Ratmansky opts to have his hands tied by working to a pre-existing score and libretto. Shchedrin’s score was composed for a 1972 version choreographed by (and starring) his wife, Maya Plisetskaya. Events hurtle along at a breakneck pace, an almost cinematic retelling which impatiently cuts from frame to frame. It’s surely no coincidence that Shchedrin labelled his ballet “lyric scenes” much as Tchaikovsky did with his opera Eugene Onegin. In both situations, it is presumed that the audience knows enough of the original prose to be able to fill in the gaps. Tchaikovsky seems to be Shchedrin’s model – there’s even a direct quotation from the “Polish” Symphony – but it’s not a score that always demands to be danced. Growling double basses and grunting bassoons depict Karenin’s tortured mind and violins thrum like balalaikas in an evocative dream sequence, but these moments are too often just fleeting impressions, not given enough time to develop. Lots of the dancing is merely narrative and Ratmansky seems in a rush to tell the tale.

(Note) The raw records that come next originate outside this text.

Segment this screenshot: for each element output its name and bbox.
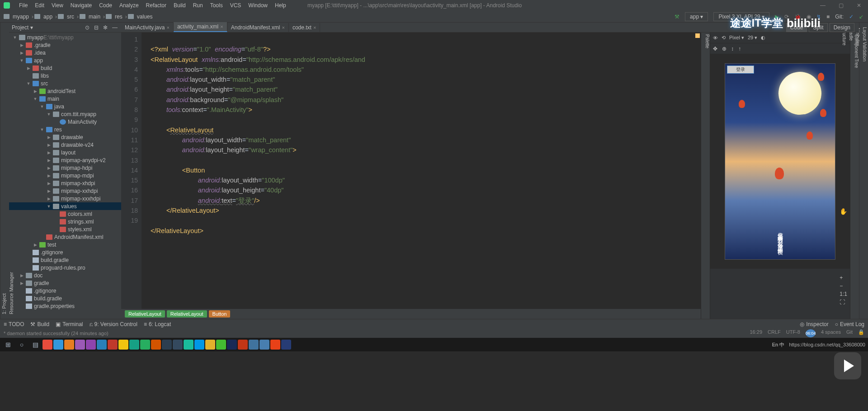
api-level[interactable]: 29 ▾ xyxy=(748,35,757,41)
tree-node-mainactivity[interactable]: MainActivity xyxy=(9,118,121,126)
project-view-selector[interactable]: Project ▾ xyxy=(12,24,82,31)
app-icon[interactable] xyxy=(238,340,248,350)
tree-node-mipmap-xxhdpi[interactable]: mipmap-xxhdpi xyxy=(9,187,121,195)
menu-build[interactable]: Build xyxy=(170,2,189,9)
tab-codetxt[interactable]: code.txt× xyxy=(289,23,320,32)
tree-arrow-icon[interactable] xyxy=(40,127,44,132)
gutter-attributes[interactable]: Attributes xyxy=(854,25,861,316)
app-icon[interactable] xyxy=(75,340,85,350)
app-icon[interactable] xyxy=(216,340,226,350)
tree-node-gradle[interactable]: gradle xyxy=(9,279,121,287)
tree-node-build-gradle[interactable]: build.gradle xyxy=(9,256,121,264)
crumb-myapp[interactable]: myapp xyxy=(11,14,31,20)
close-icon[interactable]: × xyxy=(313,25,316,30)
app-icon[interactable] xyxy=(281,340,291,350)
close-icon[interactable]: × xyxy=(220,24,223,29)
tool-build[interactable]: ⚒ Build xyxy=(30,321,49,327)
crumb-app[interactable]: app xyxy=(42,14,54,20)
tree-arrow-icon[interactable] xyxy=(47,189,51,193)
app-icon[interactable] xyxy=(64,340,74,350)
tree-node-res[interactable]: res xyxy=(9,126,121,133)
gutter-project[interactable]: 1: Project xyxy=(0,25,8,316)
tree-node-test[interactable]: test xyxy=(9,241,121,248)
app-icon[interactable] xyxy=(259,340,269,350)
menu-edit[interactable]: Edit xyxy=(31,2,48,9)
tree-node-build[interactable]: build xyxy=(9,64,121,72)
tree-node-gradle-properties[interactable]: gradle.properties xyxy=(9,302,121,310)
tree-arrow-icon[interactable] xyxy=(26,66,31,70)
encoding[interactable]: UTF-8 xyxy=(786,329,800,337)
close-icon[interactable]: × xyxy=(282,25,284,30)
tab-mainactivity[interactable]: MainActivity.java× xyxy=(121,23,174,32)
play-button-overlay[interactable] xyxy=(834,352,861,379)
tree-node--gitignore[interactable]: .gitignore xyxy=(9,287,121,294)
orientation-icon[interactable]: ⟲ xyxy=(722,35,726,41)
menu-help[interactable]: Help xyxy=(271,2,290,9)
tree-arrow-icon[interactable] xyxy=(19,281,24,285)
crumb-values[interactable]: values xyxy=(135,14,155,20)
app-icon[interactable] xyxy=(184,340,193,350)
menu-view[interactable]: View xyxy=(48,2,67,9)
tree-node-libs[interactable]: libs xyxy=(9,72,121,79)
tree-arrow-icon[interactable] xyxy=(19,51,24,55)
tree-node-main[interactable]: main xyxy=(9,95,121,103)
run-config-selector[interactable]: app ▾ xyxy=(685,12,708,21)
hand-icon[interactable]: ✋ xyxy=(840,208,847,215)
tree-node-mipmap-hdpi[interactable]: mipmap-hdpi xyxy=(9,164,121,172)
pan-icon[interactable]: ✥ xyxy=(713,46,717,52)
app-icon[interactable] xyxy=(194,340,204,350)
indent[interactable]: 4 spaces xyxy=(821,329,841,337)
tree-node-mipmap-anydpi-v2[interactable]: mipmap-anydpi-v2 xyxy=(9,156,121,164)
settings-icon[interactable]: ✻ xyxy=(103,24,109,31)
tab-manifest[interactable]: AndroidManifest.xml× xyxy=(227,23,289,32)
project-tree[interactable]: myapp E:\ttit\myapp.gradle.ideaappbuildl… xyxy=(9,33,121,319)
collapse-icon[interactable]: ⊟ xyxy=(94,24,100,31)
gutter-resource-manager[interactable]: Resource Manager xyxy=(8,25,15,316)
tree-node-colors-xml[interactable]: colors.xml xyxy=(9,210,121,218)
menu-navigate[interactable]: Navigate xyxy=(67,2,95,9)
git-branch[interactable]: Git xyxy=(846,329,853,337)
vcs-update-icon[interactable]: ✓ xyxy=(849,14,854,20)
menu-code[interactable]: Code xyxy=(95,2,116,9)
menu-analyze[interactable]: Analyze xyxy=(116,2,142,9)
menu-file[interactable]: File xyxy=(15,2,31,9)
menu-tools[interactable]: Tools xyxy=(207,2,226,9)
ime-indicator[interactable]: En 中 xyxy=(772,341,785,348)
menu-refactor[interactable]: Refactor xyxy=(142,2,170,9)
tree-node--gitignore[interactable]: .gitignore xyxy=(9,248,121,256)
tree-arrow-icon[interactable] xyxy=(33,243,38,247)
tool-todo[interactable]: ≡ TODO xyxy=(4,321,24,327)
tree-node-values[interactable]: values xyxy=(9,202,121,210)
close-icon[interactable]: ✕ xyxy=(850,2,868,9)
tree-node-androidmanifest-xml[interactable]: AndroidManifest.xml xyxy=(9,233,121,241)
app-icon[interactable] xyxy=(270,340,280,350)
bc-relativelayout-2[interactable]: RelativeLayout xyxy=(167,310,207,318)
tab-activity-main[interactable]: activity_main.xml× xyxy=(174,22,227,32)
tree-node-androidtest[interactable]: androidTest xyxy=(9,87,121,95)
tree-node--idea[interactable]: .idea xyxy=(9,49,121,56)
tree-arrow-icon[interactable] xyxy=(47,181,51,186)
tree-node-app[interactable]: app xyxy=(9,56,121,64)
search-icon[interactable]: ○ xyxy=(15,339,28,350)
view-design[interactable]: Design xyxy=(830,23,854,32)
tree-node-mipmap-xxxhdpi[interactable]: mipmap-xxxhdpi xyxy=(9,195,121,202)
stop-icon[interactable]: ■ xyxy=(826,14,830,20)
tree-arrow-icon[interactable] xyxy=(33,97,38,101)
hammer-icon[interactable]: ⚒ xyxy=(675,14,679,20)
zoom-out-icon[interactable]: − xyxy=(840,283,847,289)
zoom-fit-icon[interactable]: 1:1 xyxy=(840,291,847,297)
app-icon[interactable] xyxy=(162,340,172,350)
tree-node-src[interactable]: src xyxy=(9,79,121,87)
tree-arrow-icon[interactable] xyxy=(47,112,51,117)
bc-button[interactable]: Button xyxy=(209,310,231,318)
tree-node-strings-xml[interactable]: strings.xml xyxy=(9,218,121,225)
rotate-icon[interactable]: ↕ xyxy=(731,46,734,52)
more-icon[interactable]: ↑ xyxy=(738,46,741,52)
tree-arrow-icon[interactable] xyxy=(47,143,51,147)
tree-node-build-gradle[interactable]: build.gradle xyxy=(9,294,121,302)
app-icon[interactable] xyxy=(173,340,183,350)
app-icon[interactable] xyxy=(86,340,96,350)
vcs-commit-icon[interactable]: ↙ xyxy=(859,14,863,20)
tree-node-drawable-v24[interactable]: drawable-v24 xyxy=(9,141,121,149)
app-icon[interactable] xyxy=(205,340,215,350)
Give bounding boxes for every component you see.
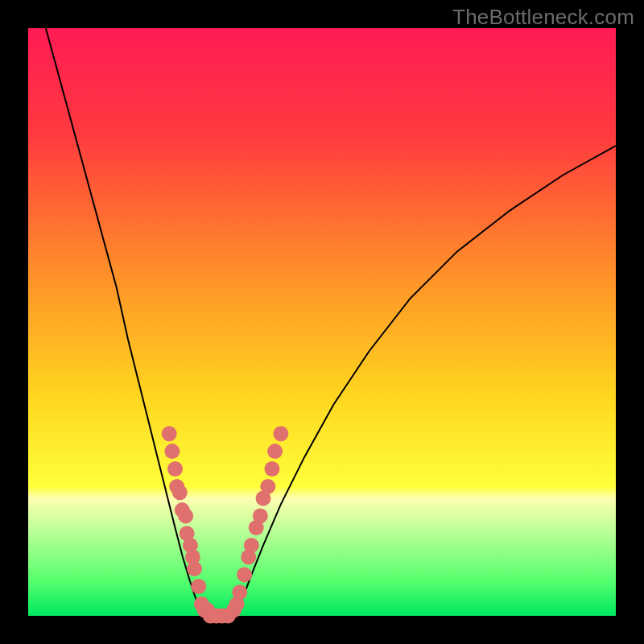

Diana Vishneva (Anna Karenina) © Jennie Walton
Diana Vishneva (Anna Karenina)
© Jennie Walton

As a result, it takes until well into Act 2 to feel an emotional connection with any of the characters. Anna, stealing back into Karenin’s house, bids a heartbreaking farewell to her young son, but the end is already upon us. Ratmansky’s choreography is always stylish though and he differentiates the duets intelligently. When Anna is dancing with Karenin, she clearly feels trapped, caught in push-pull holds, fiercely avoiding eye contact. With Vronsky, she is freed, released in a series of dramatic lifts, uninhibited. There is also a haunting, hallucinogenic pas de trois, a contorted love triangle in which Karenin and Vronsky compete to partner Anna.

Konstantin Zverev (Vronsky) and Diana Vishneva (Anna Karenina) © Valentin Baranovsky
Konstantin Zverev (Vronsky) and Diana Vishneva (Anna Karenina)
© Valentin Baranovsky

These three central characters were wonderfully danced last night. Diana Vishneva’s Anna trembled with fragility, her dancing ethereal, light as gossamer, her feet barely brushing the stage. She is a great dramatic actress, conveying emotion with her whole being, depicting Anna’s torment with terrifying intensity. Konstantin Zverev’s smouldering Vronsky was every inch the dashing officer, noble in bearing, bounding in great leaps around the Covent Garden stage. Viktor Baranov gave a moving portrait of the pensive, tortured Karenin, chained to his desk.  

Konstantin Zverev (Vronsky) and Diana Vishneva (Anna Karenina) © Natasha Razina
Konstantin Zverev (Vronsky) and Diana Vishneva (Anna Karenina)
© Natasha Razina

Minor characters are barely allowed to register, although Svetlana Ivanova’s smitten Kitty impressed in her pretty little pas de chat lifts with Vronsky in Act 1. Alexei Repnikov drew energetic performances from the excellent Mariinsky Theatre Orchestra, rattling along from mazurkas in the ballroom to thundering hooves at the races. But the ballet’s episodic nature ultimately kills off any theatrical sweep until it’s almost too late.